C- Kâinatta maksud-u bizzât ve küllî ve şümullü olarak yaratılan ancak kemâller, hayırlar, hüsünlerdir. Şerler, kubuhlar, noksanlar ise; hüsünlerin, hayırların, kemâllerin arasında görülmeyecek kadar dağınık ve cüz’iyet kabilinden tebaî olarak yaratılmışlardır ki; hayırların, hüsünlerin, kemâllerin mertebelerini, nev’lerini, kısımlarını göstermeye vesîle olsunlar ve hakâik-i nisbiyenin vücûduna veya zuhuruna bir mukaddeme ve bir vâhid-i kıyasî olsunlar.

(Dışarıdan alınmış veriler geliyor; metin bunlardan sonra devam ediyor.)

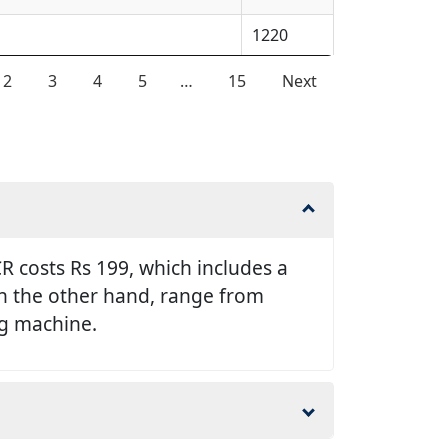
1220
2
3
4
5
…
15
Next
 costs Rs 199, which includes a
 on the other hand, range from
ng machine.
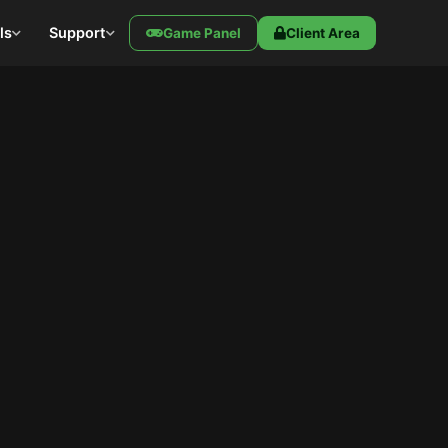
ls
Support
Game Panel
Client Area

S- Hakâik-i nisbiyenin ne kıymeti var ki, onun için şerler istihsan edilecek?
C- Hakâik-i nisbiye denilen şeyler, kâinatın eczası arasında bulunan rabıtalardır. Ve kâinattaki nizam, ancak hakâik-i nisbiyeden doğmuştur. Ve hakâik-i nisbiyeden kâinatın enva’ına bir vücûd-u vâhid in’ikas etmiştir. Hakâik-i nisbiye, büyük bir ölçüde hakâik-i hakîkiyeden çoktur. Hatta bir zâtın hakâik-i hakîkiyesi yedi ise, hakâik-i nisbiyesi yedi yüzdür. Binâenaleyh kubh ve şerde şer varsa da kalildir.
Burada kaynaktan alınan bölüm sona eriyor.